The Open Diary
Sunday, December 4, 2016
Confession#1
Dear Adam ,
I'm coming to you on behalf of your future wife. Mrs. Bing. Man do I love how that rings. I know you keep saying you forgive me. And for the first time ever I truly feel like you do. God has showed me a story very similar to mine. Hosea starting with chapter 1. How God spoke to Hosea he said, “Go and marry this promiscuous wife, and have promiscuous children for the land has committed great adultery to the Lord.”
It's so crazy how I thought back on our old phone conversations, because I was sure I heard that before. I recall you telling me to read the book of Hosea, and Daniel. Well I haven't read Daniel yet, but I am reading Hosea, and baby if this is it not talking about us and our story, I don't know what will. But I love that it is has been a guide. I never thought I would say it, but The world did come with instructions. The word. The bible. It is instruction. It’s also talking about a lot of spiritual wars that we talked about via phone.
Anywho Mr. Bing this letter is not just an apology because I cheated. Rather this is a diary,of the New Era Hosea and Gomner. For it is symbolic to not only you and I, But to God and his people. I want to thank you in advance for forgiving me. For it is not just for all of my infidelities,rather my sins against others, as well. Others that actually matter to me.
Because just as I love myself I do too love them. The sins I committed against them I want true forgiveness. Although these diaries you will read are not what a person of love would do, it is the truth. The dirty nasty truth. And as John 8:32 said, “and you will know the truth, and the truth shall set you free. “ With that being said, I need you to know i'm truly sorry, and here is everything. The whole truth.
Back to what I was telling you, I want you to know that this apology it not because I cheated. Because we both know I did. And yes I am sorry I cheated however, the “bitch” in me likes to think it’s just pay back, petty, yes, but you did it to me when I was just a simple virgin.To be real,I should not have reacted to your sin with sin. But what I actually did during our break is what I feel will hurt you most. But I am ready to confess. Because he who finds a wife, finds a good thang.” (proverbs 18:22)
And in order to be your good thing, I have to expose myself. I have to expose myself out loud. To the world. My reputation , My pride is about to be broken. But in order to gain my pureness and temple back I must die , my flesh, my old me must die. Now, if that was the end of it, I would rather keep my business in private, but God spoke to me and told me if I want him to release you from the bond you're in, I must confess as the promiscuous , the mistress, and the wife.
For God's glory and how I am willing to sacrifice not just my dignity but the dignity of my future husbands question to lead his family, and your decision making upon marrying me. So I am asking you take this as my apology letter to you and the world of my selfishness back in my promiscuous days.
God is stripping me of my flesh and showing me as an example to everyone.

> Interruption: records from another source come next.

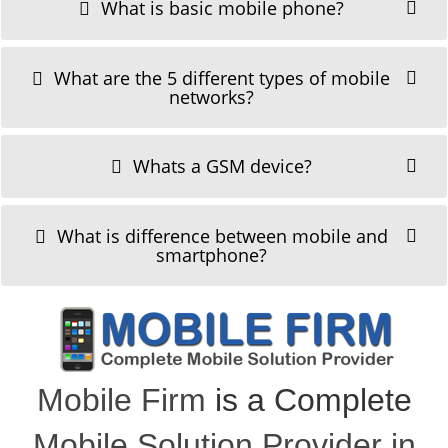
What is basic mobile phone?
What are the 5 different types of mobile
networks?
Whats a GSM device?
What is difference between mobile and
smartphone?
Mobile Firm
is a Complete
Mobile Solution Provider in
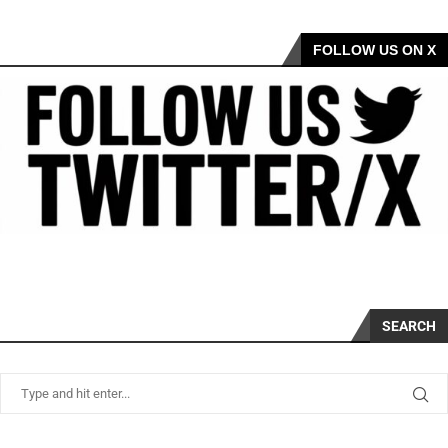
FOLLOW US ON X
SEARCH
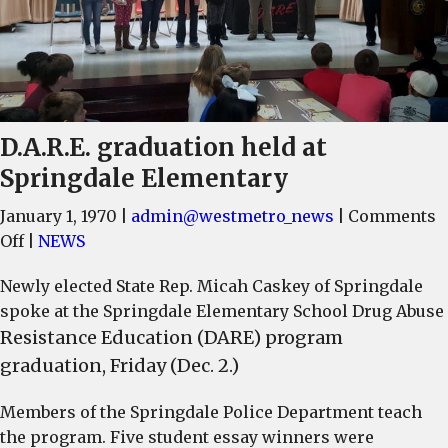
D.A.R.E. graduation held at
Springdale Elementary
January 1, 1970
|
admin@westmetro_news
|
Comments
on
Off
|
NEWS
D.A.R.E.
Newly elected State Rep. Micah Caskey of Springdale
graduation
spoke at the Springdale Elementary School Drug Abuse
held
Resistance Education (DARE) program
at
graduation, Friday (Dec. 2.)
Springdale
Elementary
Members of the Springdale Police Department teach
the program. Five student essay winners were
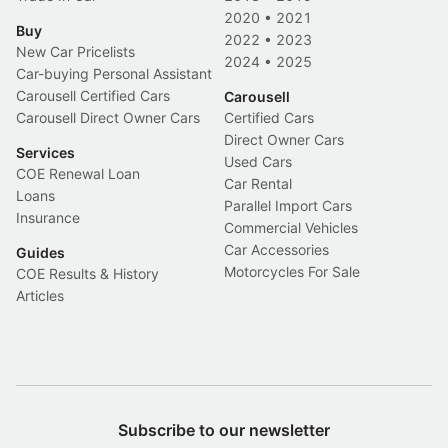
2020
•
2021
Buy
2022
•
2023
New Car Pricelists
2024
•
2025
Car-buying Personal Assistant
Carousell Certified Cars
Carousell
Carousell Direct Owner Cars
Certified Cars
Direct Owner Cars
Services
Used Cars
COE Renewal Loan
Car Rental
Loans
Parallel Import Cars
Insurance
Commercial Vehicles
Car Accessories
Guides
Motorcycles For Sale
COE Results & History
Articles
Subscribe to our newsletter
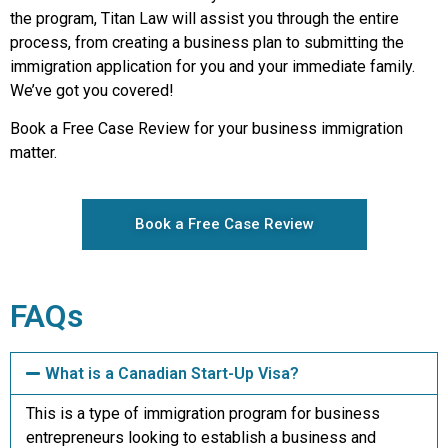
the program, Titan Law will assist you through the entire
process, from creating a business plan to submitting the
immigration application for you and your immediate family.
We’ve got you covered!
Book a Free Case Review for your business immigration
matter.
Book a Free Case Review
FAQs
What is a Canadian Start-Up Visa?
This is a type of immigration program for business
entrepreneurs looking to establish a business and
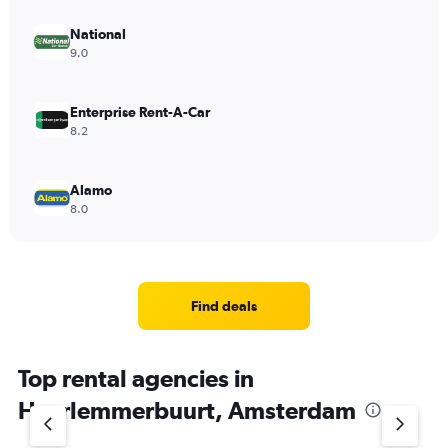
National
9.0
Enterprise Rent-A-Car
8.2
Alamo
8.0
Find deals
Top rental agencies in
Haarlemmerbuurt, Amsterdam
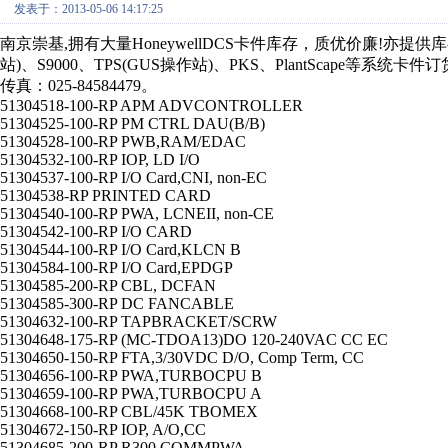
发表于：2013-05-06 14:17:25
南京崇基,拥有大量HoneywellDCS卡件库存，质优价廉!亦提供库存
站)、S9000、TPS(GUS操作站)、PKS、PlantScape等系统卡件
传真：025-84584479。
51304518-100-RP APM ADVCONTROLLER
51304525-100-RP PM CTRL DAU(B/B)
51304528-100-RP PWB,RAM/EDAC
51304532-100-RP IOP, LD I/O
51304537-100-RP I/O Card,CNI, non-EC
51304538-RP PRINTED CARD
51304540-100-RP PWA, LCNEII, non-CE
51304542-100-RP I/O CARD
51304544-100-RP I/O Card,KLCN B
51304584-100-RP I/O Card,EPDGP
51304585-200-RP CBL, DCFAN
51304585-300-RP DC FANCABLE
51304632-100-RP TAPBRACKET/SCRW
51304648-175-RP (MC-TDOA13)DO 120-240VAC CC EC
51304650-150-RP FTA,3/30VDC D/O, Comp Term, CC
51304656-100-RP PWA,TURBOCPU B
51304659-100-RP PWA,TURBOCPU A
51304668-100-RP CBL/45K TBOMEX
51304672-150-RP IOP, A/O,CC
51304685-200-RP R300 COMMPWA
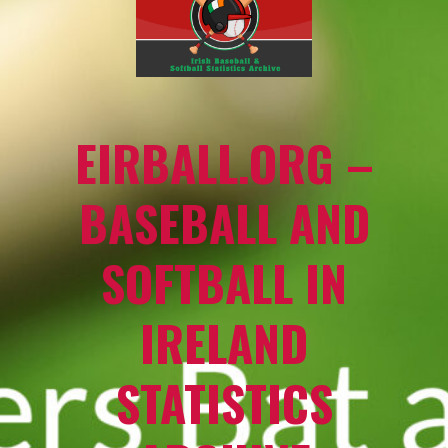
EIRBALL.ORG –
BASEBALL AND
SOFTBALL IN
IRELAND
STATISTICS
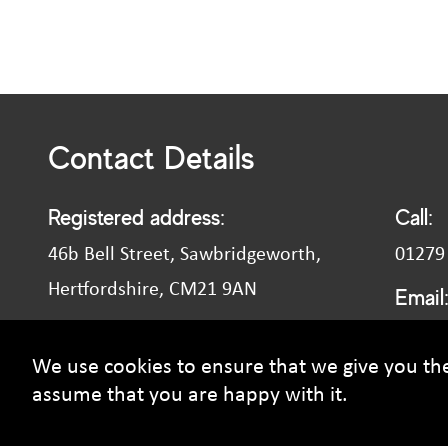
Contact Details
Registered address:
Call:
46b Bell Street, Sawbridgeworth,
01279
Hertfordshire, CM21 9AN
Email
recrui
VAT number: 827 902 415
We use cookies to ensure that we give you the 
assume that you are happy with it.
© Courtney Smith Group - 2026 Copyright. All rights reserved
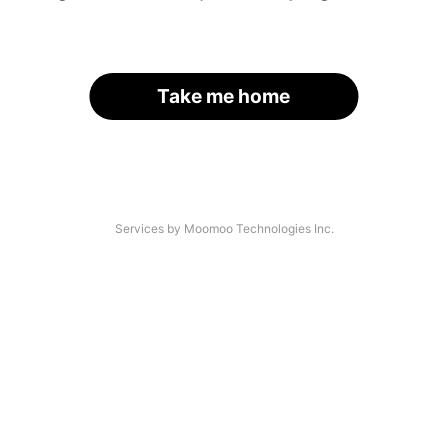
Take me home
Services by Moomoo Technologies Inc.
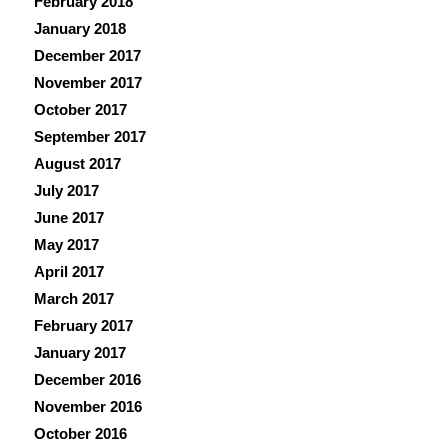
February 2018
January 2018
December 2017
November 2017
October 2017
September 2017
August 2017
July 2017
June 2017
May 2017
April 2017
March 2017
February 2017
January 2017
December 2016
November 2016
October 2016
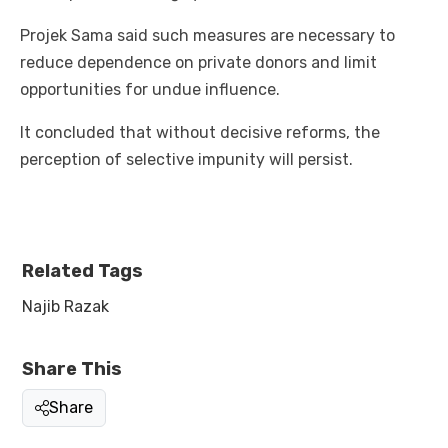
Projek Sama said such measures are necessary to
reduce dependence on private donors and limit
opportunities for undue influence.
It concluded that without decisive reforms, the
perception of selective impunity will persist.
Related Tags
Najib Razak
Share This
Share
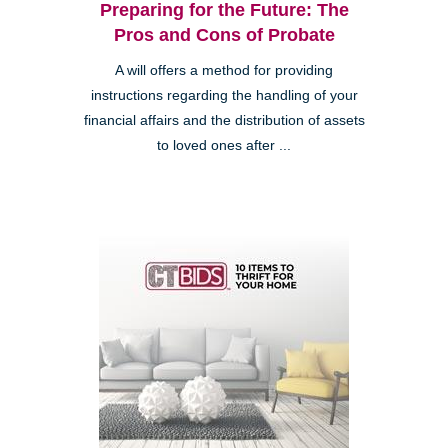
Preparing for the Future: The
Pros and Cons of Probate
A will offers a method for providing
instructions regarding the handling of your
financial affairs and the distribution of assets
to loved ones after ...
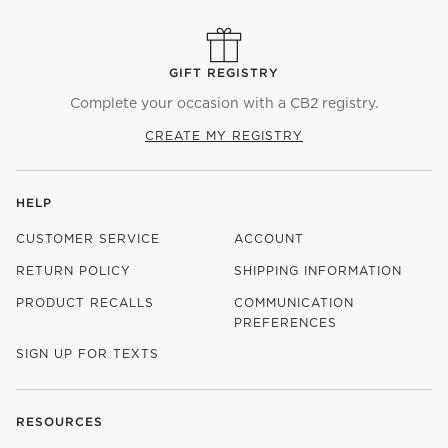
GIFT REGISTRY
Complete your occasion with a CB2 registry.
CREATE MY REGISTRY
HELP
CUSTOMER SERVICE
ACCOUNT
RETURN POLICY
SHIPPING INFORMATION
PRODUCT RECALLS
COMMUNICATION
PREFERENCES
SIGN UP FOR TEXTS
RESOURCES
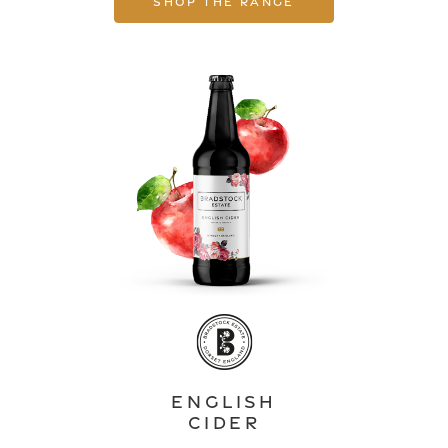
Shop the range
English
Cider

I thank you in advance for letting me share our story with everyone. Not to be broken down, because that will happen when you choose to serve God anyhow. But by those that come and try to destroy God's union he is forming between Husband and Wife, the real understanding, the real unconditional love. I truly thank God for his work on us and how we will lead by example. You have truly become a man of God. But first we must go through this.
It sounds bad but to be honest, yet I do not feel bad that this has to be our karma. God has already revealed to me we owe him our lives. For everything he is about to do for us. He is in your corner, he is in my corner. I as your wife have to make the first sacrifice for it is of a great price.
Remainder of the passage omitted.